1

I have seen few questions like these

Vectorized alternative to iterrows , Faster alternative to iterrows , Pandas: Alternative to iterrow loops , for loop using iterrows in pandas , python: using .iterrows() to create columns , Iterrows performance. But it seems like everyone is a unique case rather a generalized approach.

My questions is also again about .iterrows.

I am trying to pass the first and second row to a function and create a list out of it.

What I have:

I have a pandas DataFrame with two columns that look like this.

         I.D         Score
1         11          26
3         12          26
5         13          26
6         14          25

What I did:

where the term Point is a function I earlier defined.

my_points = [Points(int(row[0]),row[1]) for index, row in score.iterrows()]

What I am trying to do:

The faster and vectorized form of the above.

PolarBear10
  • 2,065
  • 7
  • 24
  • 55

3 Answers3

1

The question is actually not about how you iter through a DataFrame and return a list, but rather how you can apply a function on values in a DataFrame by column.

You can use pandas.DataFrame.apply with axis set to 1:

df.apply(func, axis=1)

To put in a list, it depends what your function returns but you could:

df.apply(Points, axis=1).tolist()

If you want to apply on only some columns:

df[['Score', 'I.D']].apply(Points, axis=1)

If you want to apply on a func that takes multiple args use numpy.vectorize for speed:

np.vectorize(Points)(df['Score'], df['I.D'])

Or a lambda:

df.apply(lambda x: Points(x['Score'], x['I.D']), axis=1).tolist()
user3471881
  • 2,614
  • 3
  • 18
  • 34
  • this does not work as the function needs to take in 2 values and it needs to take it from some columns and not everything – PolarBear10 Nov 29 '18 at 09:56
  • It wasn't obvious from your question that your `DataFrame` contained more columns than `ID` and `Score` so I don't think that is a valid point.

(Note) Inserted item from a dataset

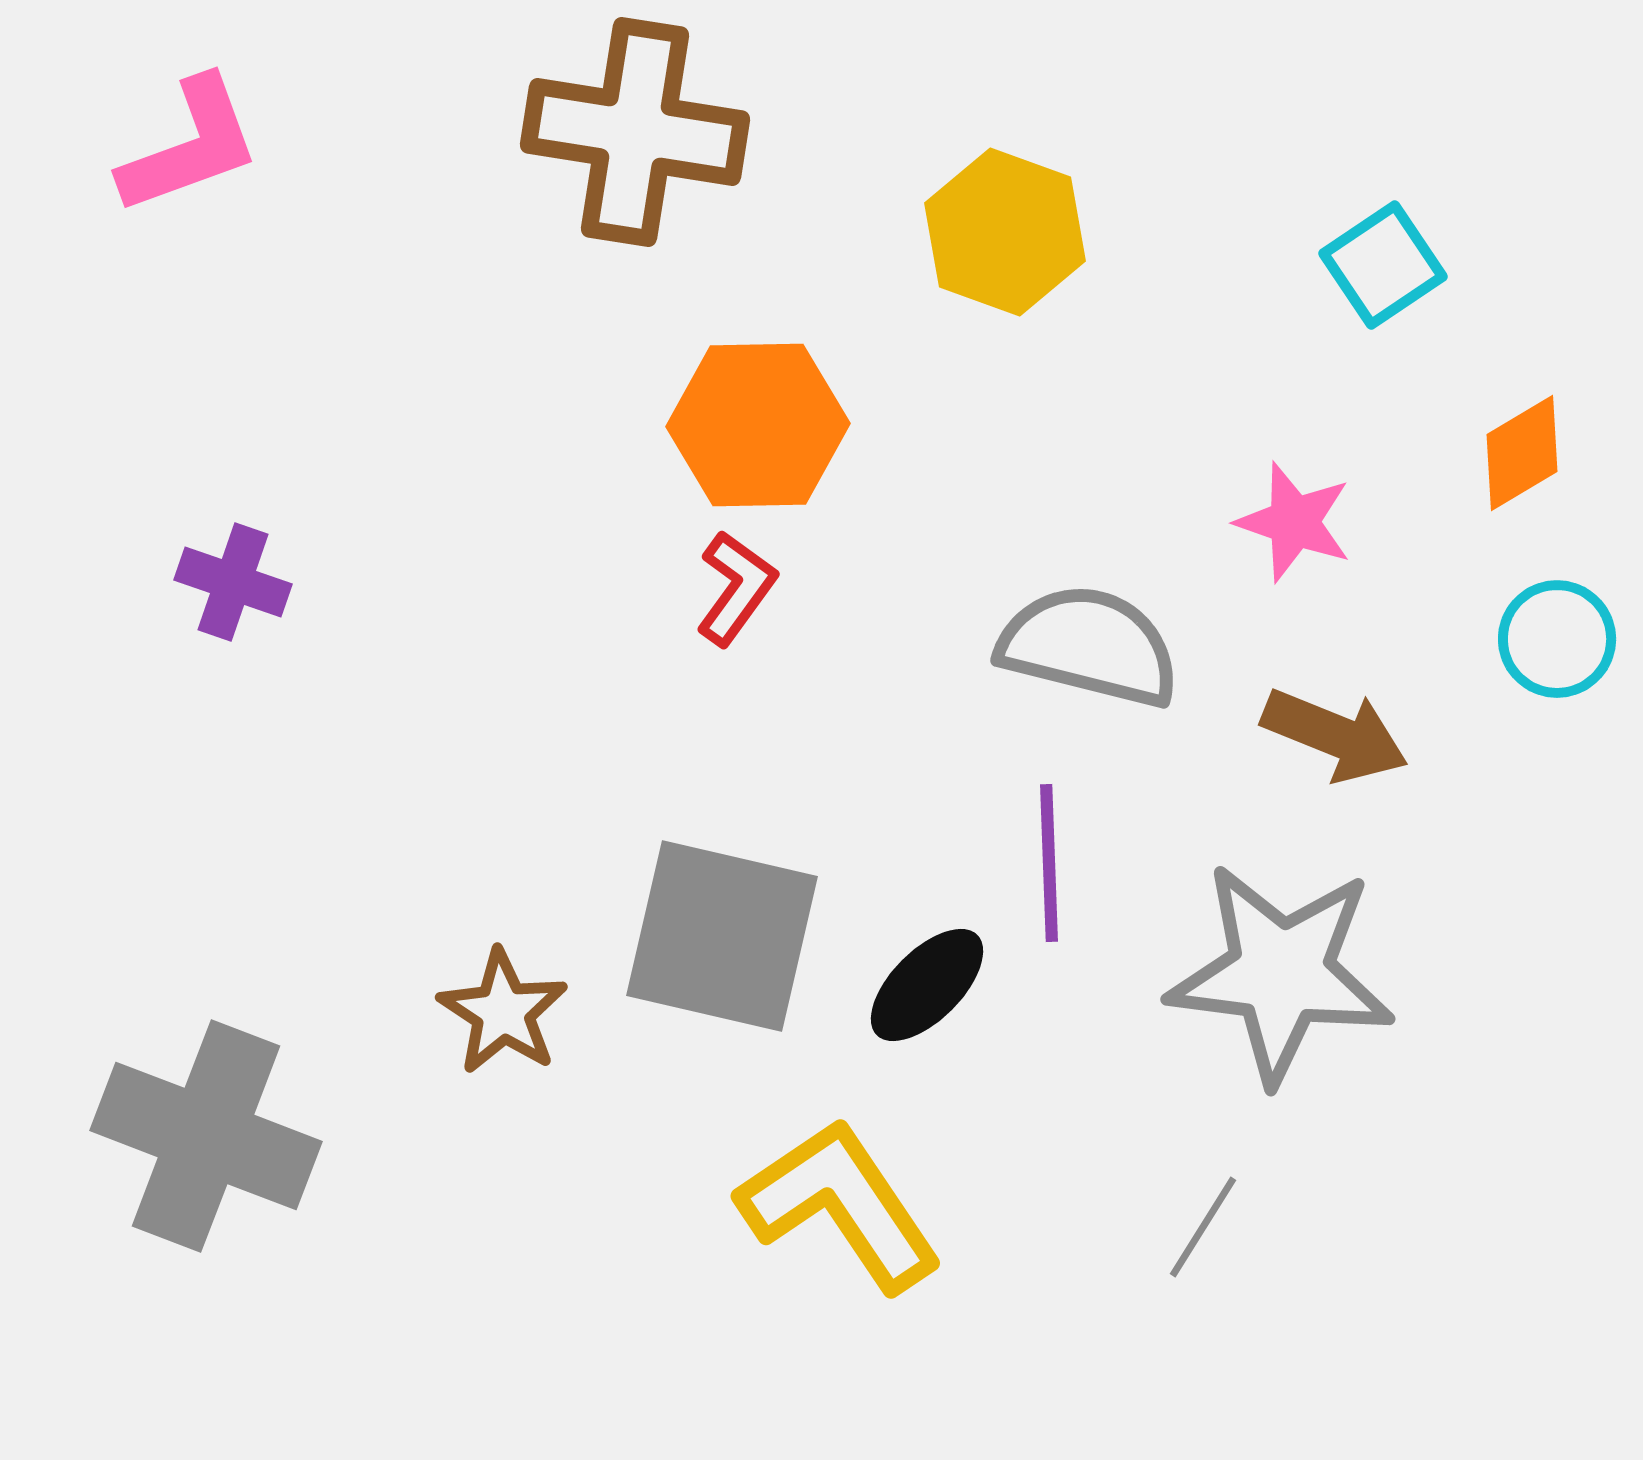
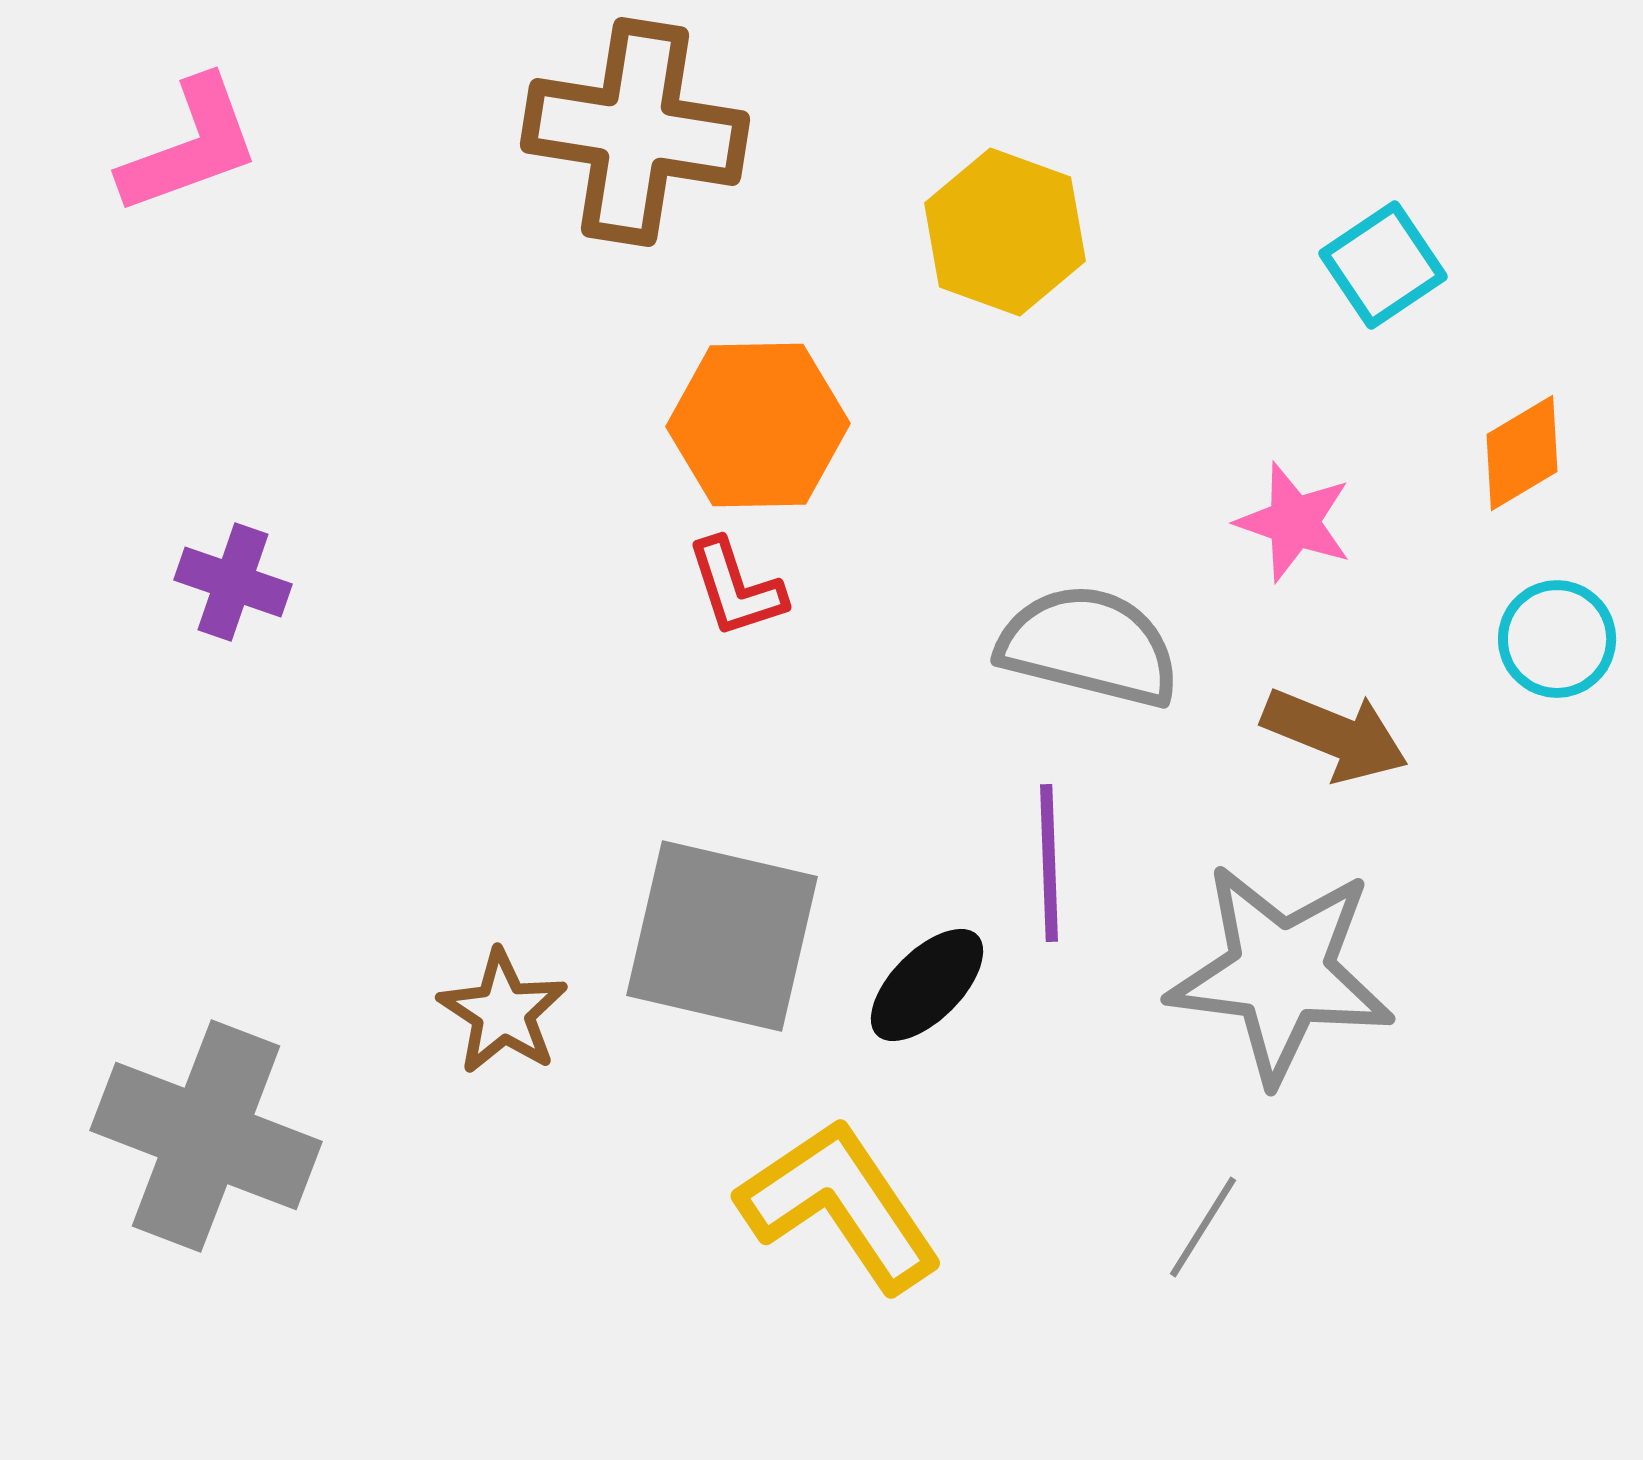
red L-shape: rotated 126 degrees clockwise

But, you can just `apply` by selecting the `columns` you want first. This can be used in a function that takes multiple values, but it depends on how the function is written - you didn't post it in your question. – user3471881 Nov 29 '18 at 10:01
  • My apologies, I wanted to thank you for actually rephrasing my question correctly. – PolarBear10 Nov 29 '18 at 10:05
1

Try list comprehension:

score = pd.concat([score] * 1000, ignore_index=True)

def Points(a,b):
    return (a,b)

In [147]: %timeit [Points(int(a),b) for a, b in zip(score['I.D'],score['Score'])]
1.3 ms ± 132 µs per loop (mean ± std. dev. of 7 runs, 1000 loops each)

In [148]: %timeit [Points(int(row[0]),row[1]) for index, row in score.iterrows()]
259 ms ± 5.42 ms per loop (mean ± std. dev. of 7 runs, 1 loop each)

In [149]: %timeit [Points(int(row[0]),row[1]) for row in score.itertuples()]
3.64 ms ± 80.5 µs per loop (mean ± std. dev. of 7 runs, 100 loops each)
jezrael
  • 822,522
  • 95
  • 1,334
  • 1,252
1

Have you ever tried the method .itertuples()?

my_points = [Points(int(row[0]),row[1]) for row in score.itertuples()]

Is a faster way to iterate over a pandas dataframe.

I hope it help.

Alejandro
  • 11
  • 4